# [Exercise prompt]
In the material below, how many lines include the string "apartamentos"? Answer with the number and nothing else.

-------- Available data --------

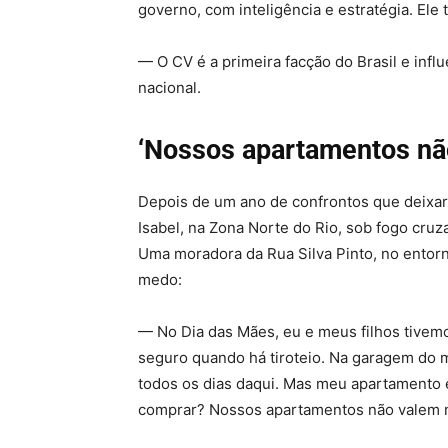
governo, com inteligência e estratégia. Ele
— O CV é a primeira facção do Brasil e infl
nacional.
‘Nossos apartamentos nã
Depois de um ano de confrontos que deixa
Isabel, na Zona Norte do Rio, sob fogo cru
Uma moradora da Rua Silva Pinto, no entor
medo:
— No Dia das Mães, eu e meus filhos tivem
seguro quando há tiroteio. Na garagem do 
todos os dias daqui. Mas meu apartamento
comprar? Nossos apartamentos não valem n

--------

# [Task solution]
2